# How do you tape a teat?



## top_goat (Sep 16, 2014)

Can anybody describe to me how to tape a teat so the kid can't nurse it? I searched the forum but couldn't find anything on this...

Basically I have a FF who is producing amazing amounts of milk...and she only had a single, so mama is getting engorged. Baby is only nursing one side. I'm starting to milk her out some several times a day. The unused teat is major league tiny, so it's hard to milk...hoping baby sucking on it will stretch it out some. 

Thanks!


----------



## toth boer goats (Jul 20, 2008)

You can grab the kid and teach them there is another side.
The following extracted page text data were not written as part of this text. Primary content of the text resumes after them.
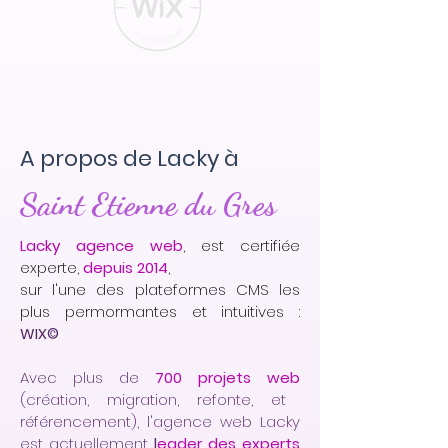
A propos de Lacky à
Saint Etienne du Gres
Lacky agence web
, est certifiée
experte,
depuis 2014
,
sur l'une des plateformes CMS les
plus permormantes et intuitives :
WIX©
Avec plus de
700 projets web
(création, migration, refonte, et
référencement), l'agence web Lacky
est actuellement
l
eader des experts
Anytime you see the kid nursing from the wrong side, put it on the ignored one.

When the kid gets bigger the kid will go back and forth.

In the meantime you may want to milk some out so she doesn't balloon a teat or get mastitis.


----------



## Suzanne_Tyler (Jul 19, 2014)

I get the 1 inch adhesive tape. Cut a strip about twice as long as her teat, start at the base and tape it down all the way to the orfice, and around the other side. Then take another piece of tape a bit smaller than the first and wrap it around the first piece of tape at the base of the teat.


----------



## Goats Rock (Jun 20, 2011)

When you tape, leave a tiny bit of the end taped back on itself so you can untape and milk that side out. Be careful the tape isn't too tight when she is empty because when she fills with milk, the circulation can get cut off.
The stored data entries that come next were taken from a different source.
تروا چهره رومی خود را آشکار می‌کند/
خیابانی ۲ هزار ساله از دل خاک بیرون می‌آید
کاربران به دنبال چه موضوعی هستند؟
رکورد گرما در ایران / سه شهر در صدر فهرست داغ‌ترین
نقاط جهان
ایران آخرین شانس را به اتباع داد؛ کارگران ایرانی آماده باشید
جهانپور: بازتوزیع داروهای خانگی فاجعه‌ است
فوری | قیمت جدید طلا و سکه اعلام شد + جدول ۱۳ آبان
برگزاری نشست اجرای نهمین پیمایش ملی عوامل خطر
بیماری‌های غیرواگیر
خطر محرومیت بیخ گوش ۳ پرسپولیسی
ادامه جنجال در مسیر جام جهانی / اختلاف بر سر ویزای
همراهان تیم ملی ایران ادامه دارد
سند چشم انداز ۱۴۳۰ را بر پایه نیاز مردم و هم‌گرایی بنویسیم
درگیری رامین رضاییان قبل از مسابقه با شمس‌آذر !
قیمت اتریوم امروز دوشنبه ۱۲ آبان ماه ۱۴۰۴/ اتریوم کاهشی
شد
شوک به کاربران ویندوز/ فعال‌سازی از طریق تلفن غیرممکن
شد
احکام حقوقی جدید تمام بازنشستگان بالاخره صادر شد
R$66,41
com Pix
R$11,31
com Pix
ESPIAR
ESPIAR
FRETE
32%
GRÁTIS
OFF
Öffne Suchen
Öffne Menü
I use a paper first aid tape. Just don't use duct tape!


----------



## top_goat (Sep 16, 2014)

Thanks all! I can do this...(smile) Much appreciated.


----------



## TexasGoatMan (Jul 4, 2015)

Why not do the simple thing and separate mama and kid. Then go out and let them together and you milk the large teat and make baby suck the little one. After some time the baby should get large enough to handle both. However you did not say what kind of goat you have so if it is a dairy goat then you will be stuck with milking it for a lot longer and hopefully the little teat gets long enough to milk after the kid is weaned.


----------